# STUDY MATERIAL
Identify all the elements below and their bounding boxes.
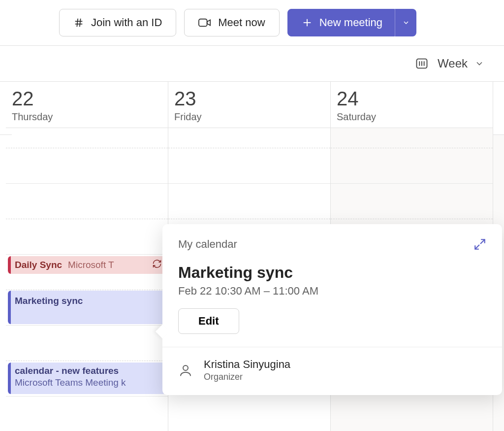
- day-body[interactable]: Daily Sync Microsoft T Marketing sync ca…: [6, 128, 168, 431]
- svg-line-11: [480, 239, 485, 244]
- organizer-row[interactable]: Kristina Sinyugina Organizer: [162, 347, 502, 395]
- hash-icon: [73, 17, 84, 28]
- toolbar: Join with an ID Meet now New meeting: [0, 0, 504, 46]
- event-title: Daily Sync: [15, 260, 62, 270]
- svg-point-13: [183, 365, 188, 370]
- chevron-down-icon: [474, 59, 484, 68]
- new-meeting-button[interactable]: New meeting: [287, 9, 395, 36]
- new-meeting-split-button: New meeting: [287, 9, 416, 36]
- calendar-name: My calendar: [178, 238, 237, 251]
- day-number: 22: [12, 89, 162, 108]
- event-new-features[interactable]: calendar - new features Microsoft Teams …: [8, 363, 166, 394]
- view-label: Week: [438, 57, 468, 70]
- person-icon: [178, 363, 193, 378]
- svg-line-2: [77, 19, 78, 27]
- join-with-id-label: Join with an ID: [91, 16, 162, 29]
- edit-button[interactable]: Edit: [178, 308, 239, 334]
- plus-icon: [302, 17, 313, 28]
- view-row: Week: [0, 46, 504, 81]
- svg-line-3: [80, 19, 81, 27]
- popover-title: Marketing sync: [162, 253, 502, 285]
- event-subtitle: Microsoft Teams Meeting k: [15, 377, 161, 388]
- svg-rect-4: [199, 19, 207, 27]
- expand-icon[interactable]: [473, 238, 486, 253]
- new-meeting-label: New meeting: [319, 16, 382, 29]
- chevron-down-icon: [402, 19, 410, 27]
- event-daily-sync[interactable]: Daily Sync Microsoft T: [8, 256, 166, 274]
- day-header[interactable]: 23 Friday: [168, 82, 330, 128]
- organizer-name: Kristina Sinyugina: [204, 358, 290, 371]
- recurring-icon: [152, 259, 162, 271]
- view-picker[interactable]: Week: [438, 57, 484, 70]
- day-name: Saturday: [337, 111, 487, 123]
- day-name: Friday: [174, 111, 324, 123]
- video-icon: [198, 17, 211, 28]
- new-meeting-dropdown[interactable]: [395, 9, 416, 36]
- event-popover: My calendar Marketing sync Feb 22 10:30 …: [162, 224, 502, 395]
- day-header[interactable]: 22 Thursday: [6, 82, 168, 128]
- event-marketing-sync[interactable]: Marketing sync: [8, 291, 166, 324]
- day-number: 23: [174, 89, 324, 108]
- day-number: 24: [337, 89, 487, 108]
- meet-now-label: Meet now: [218, 16, 265, 29]
- event-title: Marketing sync: [15, 296, 83, 306]
- event-subtitle: Microsoft T: [68, 260, 114, 270]
- day-header[interactable]: 24 Saturday: [331, 82, 493, 128]
- week-view-icon: [415, 57, 429, 70]
- event-title: calendar - new features: [15, 365, 161, 376]
- organizer-role: Organizer: [204, 372, 290, 382]
- day-name: Thursday: [12, 111, 162, 123]
- popover-time: Feb 22 10:30 AM – 11:00 AM: [162, 285, 502, 308]
- join-with-id-button[interactable]: Join with an ID: [59, 9, 176, 36]
- gutter: [0, 82, 6, 431]
- meet-now-button[interactable]: Meet now: [184, 9, 279, 36]
- svg-line-12: [475, 245, 479, 249]
- day-column-thursday: 22 Thursday Daily Sync Microsoft T: [6, 82, 168, 431]
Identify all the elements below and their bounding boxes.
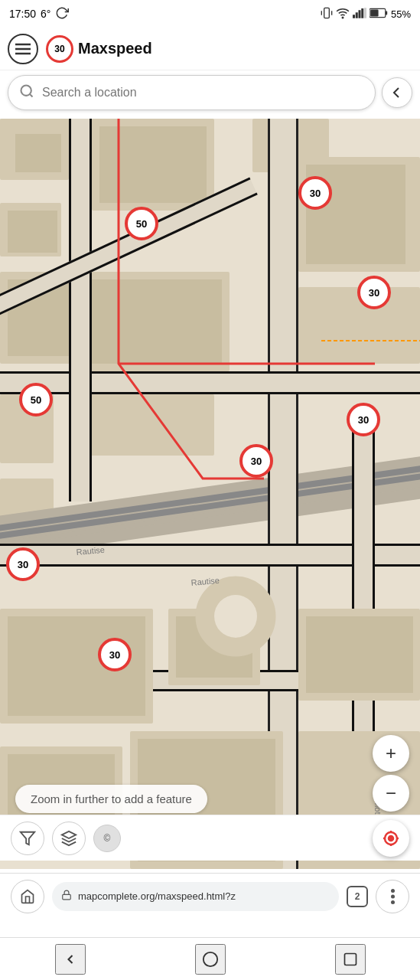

# INSTRUCTIONS TO FOLLOW
For each line in the records that contains the word "Friday", make a copy.

# REPLY TO THE TASK
- day-header[interactable]: 23 Friday: [168, 82, 330, 128]
- day-name: Friday: [174, 111, 324, 123]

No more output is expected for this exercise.